* _Problem statement_: Of all the entries below, retype only the lines from the one with "Статьи (452, 2077)" through the one with "Экономика (469, 2053)", exactly as they appear.

* _Dataset records_:
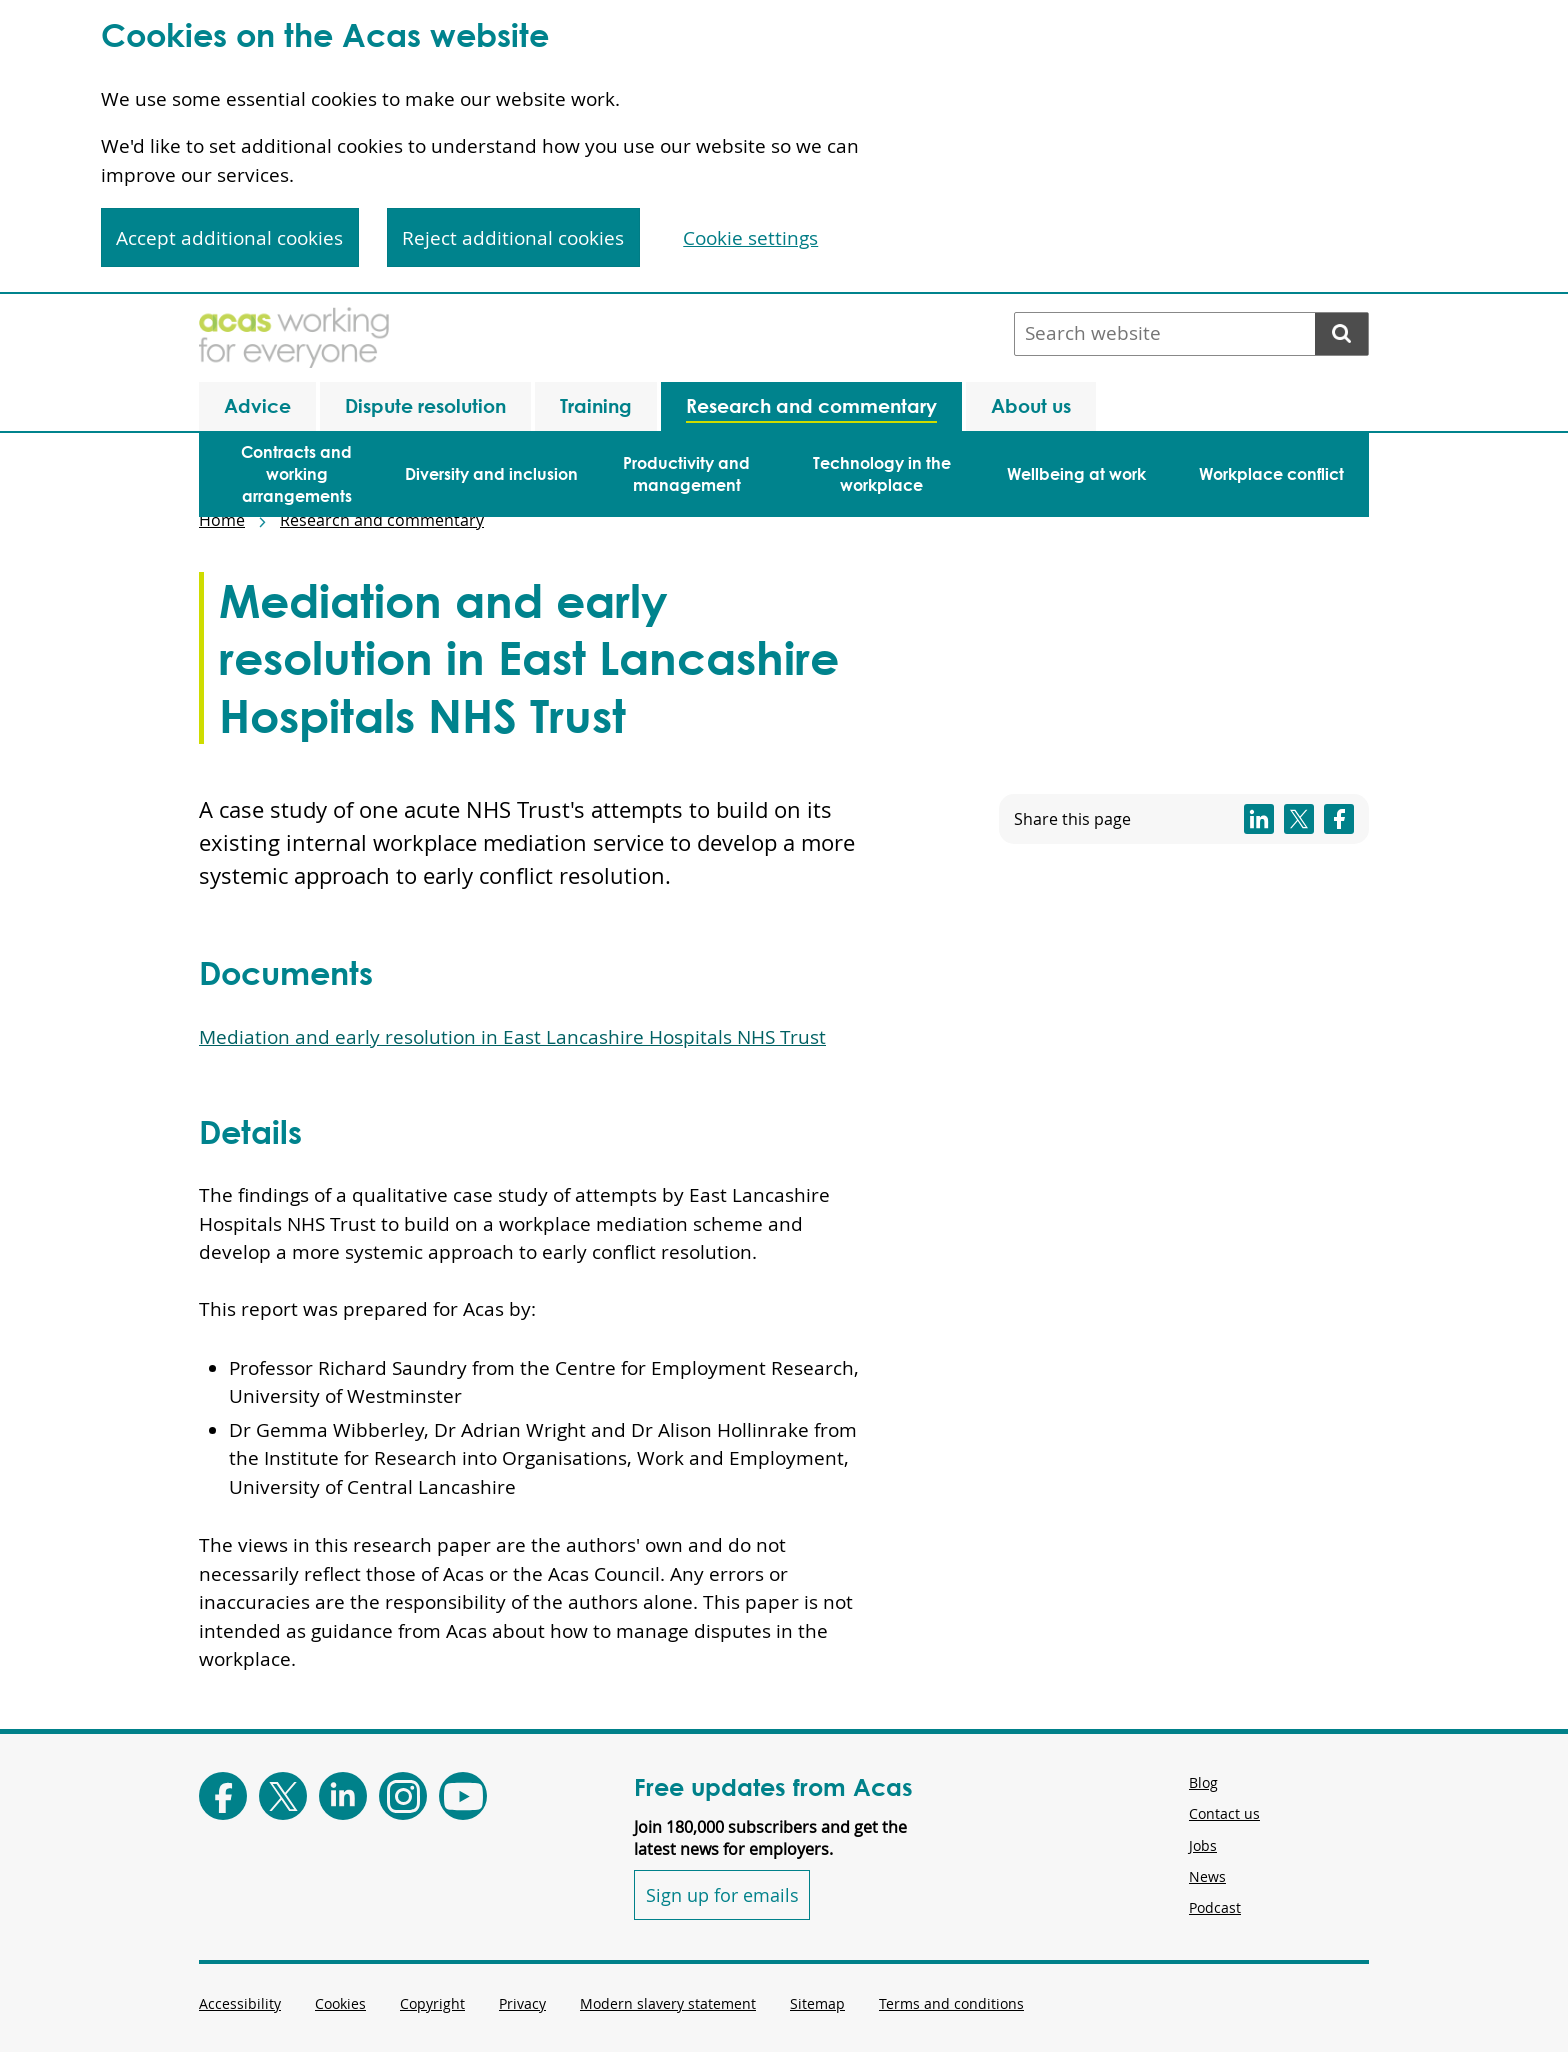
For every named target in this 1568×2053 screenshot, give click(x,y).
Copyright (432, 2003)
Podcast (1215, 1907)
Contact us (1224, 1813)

* * *

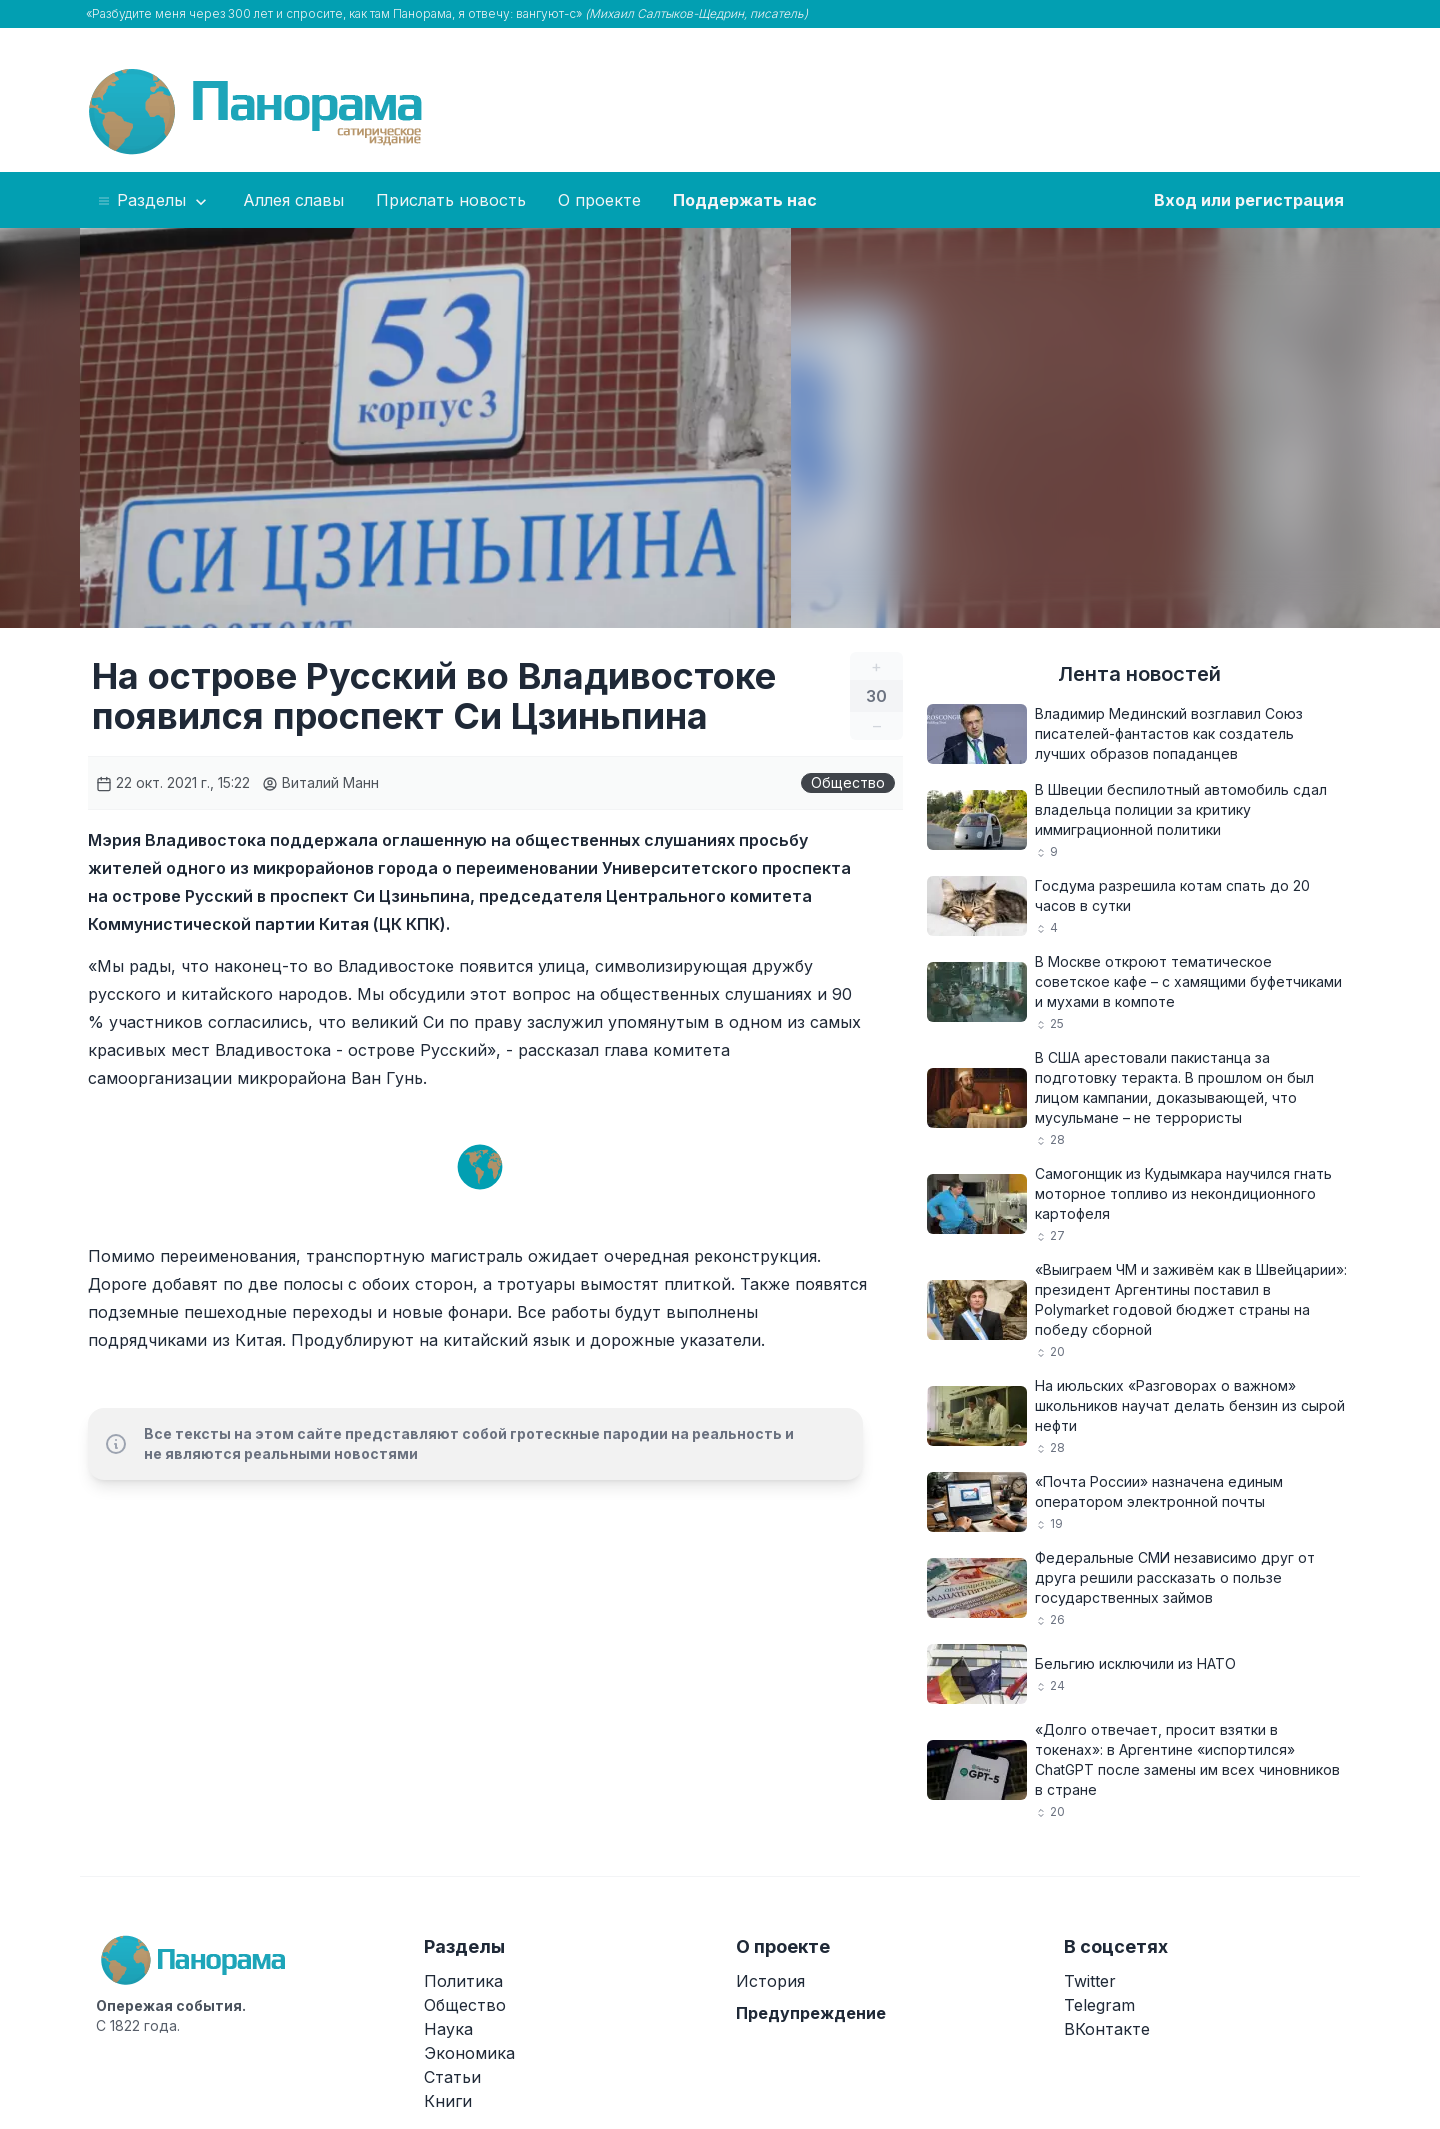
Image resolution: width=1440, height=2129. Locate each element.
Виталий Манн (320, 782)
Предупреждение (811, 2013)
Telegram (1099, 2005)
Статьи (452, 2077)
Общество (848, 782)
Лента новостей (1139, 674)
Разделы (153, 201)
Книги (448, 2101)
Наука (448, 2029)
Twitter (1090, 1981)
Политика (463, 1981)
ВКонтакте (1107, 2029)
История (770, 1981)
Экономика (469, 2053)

* _Solution to this exercise_:
Статьи (452, 2077)
Общество (848, 782)
Лента новостей (1139, 674)
Разделы (153, 201)
Книги (448, 2101)
Наука (448, 2029)
Twitter (1090, 1981)
Политика (463, 1981)
ВКонтакте (1107, 2029)
История (770, 1981)
Экономика (469, 2053)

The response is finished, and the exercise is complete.